After verifying that both PCT and HMGB1 induced mechanical allodynia, was evaluated the TLR4 and RAGE participation in this process. The TLR4 antagonist LPS-RS reduced PCT-induced mechanical allodynia on day 21 of neuropathic pain. This effect was found 1 and 3h (P < 0.001; F3,20 = 11.90) after 500 ng injection, as well as 3 and 5h (P < 0.001; F3,20 = 11.90) after 1μg injection (Figure 2C). Similarly to TLR4, the RAGE antagonist FPS-ZM1 reduced PCT-induced allodynia from 1h (P < 0.01; F4,24 = 16.66) to 3h (P < 0.05; F4,24 = 16.66) after 50 μg injection, while 100 μg injection alleviated the mechanical allodynia from 1h to 7h (P < 0.001, F4,24 = 16.66), and after 24h (P < 0.05, F4,24 = 16.66) compared to control animals (Figure 2D).

When TLR4 and RAGE participation in rHMGB1-induced allodynia was evaluated, we verified that the highest effective doses previously reported prevented mechanical allodynia in our PCT-induced neuropathic pain model. FPS-ZM1 (100 µg/5 µL) and LPS-RS (1 µg/5 µL) pretreatment reversed nociception from 1h to 7h (P < 0.001; F3,18 = 15.78 for FPS-ZM1), and after 1h, 3h (P < 0.001; F3,18 = 8.29 for LPS-RS), and 5h (P < 0.01; F3,18 = 8.29 for LPS-RS) of its injections, respectively (Figures 2E, F). Additionally, an experiment with TLR4^-/- deficient mice was performed to reinforce TLR4 involvement in HMGB1-induced nociception. Figure 2G shows that rHMGB1-induced nociception (from 1h to 7h, P < 0.001; F3,18 = 12.30) was completely abolished in TLR4^-/- mice. When administered alone, neither the vehicle nor the substances changed the nociceptive threshold compared to baseline values (Supplementary Figure S1).

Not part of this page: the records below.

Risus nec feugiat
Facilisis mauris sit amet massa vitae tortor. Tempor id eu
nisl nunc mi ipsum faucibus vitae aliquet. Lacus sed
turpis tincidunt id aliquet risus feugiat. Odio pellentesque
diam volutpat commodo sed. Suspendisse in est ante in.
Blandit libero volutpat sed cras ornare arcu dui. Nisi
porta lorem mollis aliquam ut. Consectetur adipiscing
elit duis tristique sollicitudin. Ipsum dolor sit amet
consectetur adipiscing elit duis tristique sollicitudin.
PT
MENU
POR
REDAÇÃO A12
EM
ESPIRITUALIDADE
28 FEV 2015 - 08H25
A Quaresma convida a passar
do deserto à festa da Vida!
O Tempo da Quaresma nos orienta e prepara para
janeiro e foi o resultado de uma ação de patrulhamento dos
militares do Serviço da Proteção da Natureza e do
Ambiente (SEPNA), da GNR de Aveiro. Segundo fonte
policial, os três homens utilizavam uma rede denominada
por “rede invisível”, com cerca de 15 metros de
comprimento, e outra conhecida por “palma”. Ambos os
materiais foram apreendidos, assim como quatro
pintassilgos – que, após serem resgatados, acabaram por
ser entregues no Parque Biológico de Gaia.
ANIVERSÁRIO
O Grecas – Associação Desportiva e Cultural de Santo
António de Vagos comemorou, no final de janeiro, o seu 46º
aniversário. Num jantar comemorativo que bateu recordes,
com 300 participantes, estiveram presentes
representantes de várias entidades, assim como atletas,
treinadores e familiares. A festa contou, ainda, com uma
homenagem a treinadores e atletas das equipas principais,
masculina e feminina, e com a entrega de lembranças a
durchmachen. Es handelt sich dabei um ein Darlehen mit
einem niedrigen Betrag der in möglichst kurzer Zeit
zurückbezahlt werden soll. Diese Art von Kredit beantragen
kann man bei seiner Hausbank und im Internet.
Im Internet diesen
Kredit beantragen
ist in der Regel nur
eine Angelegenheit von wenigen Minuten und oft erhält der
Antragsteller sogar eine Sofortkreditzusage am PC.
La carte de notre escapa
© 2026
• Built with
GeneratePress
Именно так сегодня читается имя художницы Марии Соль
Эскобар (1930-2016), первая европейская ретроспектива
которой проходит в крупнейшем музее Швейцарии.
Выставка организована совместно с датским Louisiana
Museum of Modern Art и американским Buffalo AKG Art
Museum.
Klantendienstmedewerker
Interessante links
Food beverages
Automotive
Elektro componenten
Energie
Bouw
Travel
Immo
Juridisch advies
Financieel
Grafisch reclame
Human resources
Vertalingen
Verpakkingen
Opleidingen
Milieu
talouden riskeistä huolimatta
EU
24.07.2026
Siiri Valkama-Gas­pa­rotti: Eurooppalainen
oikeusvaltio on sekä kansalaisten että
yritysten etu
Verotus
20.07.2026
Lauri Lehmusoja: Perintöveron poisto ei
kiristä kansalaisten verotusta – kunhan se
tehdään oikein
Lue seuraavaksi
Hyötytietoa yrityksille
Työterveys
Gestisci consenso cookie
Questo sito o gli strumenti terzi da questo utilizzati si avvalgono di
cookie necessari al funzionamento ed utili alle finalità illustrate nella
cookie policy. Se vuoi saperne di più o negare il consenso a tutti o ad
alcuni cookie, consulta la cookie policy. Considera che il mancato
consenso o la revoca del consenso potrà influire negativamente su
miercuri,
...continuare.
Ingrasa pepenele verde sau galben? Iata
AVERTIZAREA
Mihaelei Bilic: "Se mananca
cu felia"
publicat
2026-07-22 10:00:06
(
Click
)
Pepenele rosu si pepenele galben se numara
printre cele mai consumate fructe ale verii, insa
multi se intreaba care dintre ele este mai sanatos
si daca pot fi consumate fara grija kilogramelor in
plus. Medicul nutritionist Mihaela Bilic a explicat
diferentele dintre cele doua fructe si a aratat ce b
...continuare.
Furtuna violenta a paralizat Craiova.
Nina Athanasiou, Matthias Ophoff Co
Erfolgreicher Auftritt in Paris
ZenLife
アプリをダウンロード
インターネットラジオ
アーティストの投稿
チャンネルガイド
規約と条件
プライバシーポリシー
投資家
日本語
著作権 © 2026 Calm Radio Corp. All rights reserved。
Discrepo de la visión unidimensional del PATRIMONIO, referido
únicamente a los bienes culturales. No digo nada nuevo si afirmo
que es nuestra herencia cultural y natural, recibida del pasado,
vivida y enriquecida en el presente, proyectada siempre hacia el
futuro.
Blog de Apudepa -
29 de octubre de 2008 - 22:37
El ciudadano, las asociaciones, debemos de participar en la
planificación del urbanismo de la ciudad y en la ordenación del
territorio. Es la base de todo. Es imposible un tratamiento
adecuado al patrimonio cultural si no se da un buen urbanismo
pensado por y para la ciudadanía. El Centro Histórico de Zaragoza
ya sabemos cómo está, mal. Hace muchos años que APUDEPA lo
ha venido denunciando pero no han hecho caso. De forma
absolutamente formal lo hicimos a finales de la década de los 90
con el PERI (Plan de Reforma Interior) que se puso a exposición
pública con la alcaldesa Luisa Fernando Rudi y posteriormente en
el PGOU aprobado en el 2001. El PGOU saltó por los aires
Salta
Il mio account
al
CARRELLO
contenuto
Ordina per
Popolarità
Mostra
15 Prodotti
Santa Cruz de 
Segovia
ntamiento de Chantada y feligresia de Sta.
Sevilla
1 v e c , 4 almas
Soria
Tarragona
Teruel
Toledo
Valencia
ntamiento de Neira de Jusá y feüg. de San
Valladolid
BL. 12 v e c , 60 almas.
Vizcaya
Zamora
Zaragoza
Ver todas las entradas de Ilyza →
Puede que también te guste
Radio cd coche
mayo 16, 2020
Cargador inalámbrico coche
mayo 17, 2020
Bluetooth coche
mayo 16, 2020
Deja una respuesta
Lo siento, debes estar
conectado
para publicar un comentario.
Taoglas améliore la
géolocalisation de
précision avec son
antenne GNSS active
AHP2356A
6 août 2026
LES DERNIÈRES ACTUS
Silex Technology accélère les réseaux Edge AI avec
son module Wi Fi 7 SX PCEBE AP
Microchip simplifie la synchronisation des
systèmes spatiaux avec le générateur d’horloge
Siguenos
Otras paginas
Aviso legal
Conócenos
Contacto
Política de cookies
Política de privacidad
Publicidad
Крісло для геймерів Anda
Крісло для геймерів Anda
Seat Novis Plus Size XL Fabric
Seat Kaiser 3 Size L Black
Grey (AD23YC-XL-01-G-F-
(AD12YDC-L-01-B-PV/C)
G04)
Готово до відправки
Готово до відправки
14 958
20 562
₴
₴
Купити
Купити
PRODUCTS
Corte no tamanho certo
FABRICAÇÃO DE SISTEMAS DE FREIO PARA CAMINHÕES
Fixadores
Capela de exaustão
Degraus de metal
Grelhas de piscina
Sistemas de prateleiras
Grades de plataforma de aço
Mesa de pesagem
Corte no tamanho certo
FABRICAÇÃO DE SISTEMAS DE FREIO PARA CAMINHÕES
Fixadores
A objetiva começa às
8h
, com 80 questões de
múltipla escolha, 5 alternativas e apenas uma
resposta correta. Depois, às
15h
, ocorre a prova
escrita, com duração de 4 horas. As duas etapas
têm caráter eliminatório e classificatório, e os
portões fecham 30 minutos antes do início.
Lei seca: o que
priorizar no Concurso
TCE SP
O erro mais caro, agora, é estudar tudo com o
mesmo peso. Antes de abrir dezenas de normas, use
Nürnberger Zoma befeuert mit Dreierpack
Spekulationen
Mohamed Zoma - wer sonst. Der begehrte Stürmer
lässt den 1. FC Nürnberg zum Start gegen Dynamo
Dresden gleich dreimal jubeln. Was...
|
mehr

Thus, these results suggest that HMGB1 modulates nociception at the spinal level, and both RAGE and TLR4 participate in this process.

3.2 HMGB1 participates in PCT-induced neuropathic pain

According to previous evidence, DAMPs are release by death neurons and/or active immune cells after nerve injury, which could bind to receptors promoting inflammatory response and nociception (23, 24). Thus, we evaluated spinal HMGB1 protein levels 1, 7, 14 and 21 days after PCT treatment. Our results found increased protein levels for HMGB1 on the first day only (P < 0.05) (Figures 3A–D), suggesting that a single PCT treatment increases HMGB1 spinal release, which can interact with TLR4 and/or RAGE receptors, triggering intracellular cascades that contribute to pain development. Furthermore, HMGB1 spinal levels were similar in all groups (P > 0.05) on day 21 after PCT treatment (Figure 3E).

Figure 3

Figure 3 Spinal HMGB1 participates in the early stage of paclitaxel-induced neuropathic pain. Spinal HMGB1 protein levels were evaluated after 1, 7, 14 and 21 days of neuropathic pain (A–D). Furthermore, spinal HMGB1 levels were also assessed after 21 days (E). Data are expressed as the mean ± SEM of 4 per group animals for western blot assay and 6 animals per group for ELISA assay. *P < 0.05 indicates statistical difference compared to animals that received saline (Vehicle, VEH). Student’s t-test. PCT, paclitaxel); VEH.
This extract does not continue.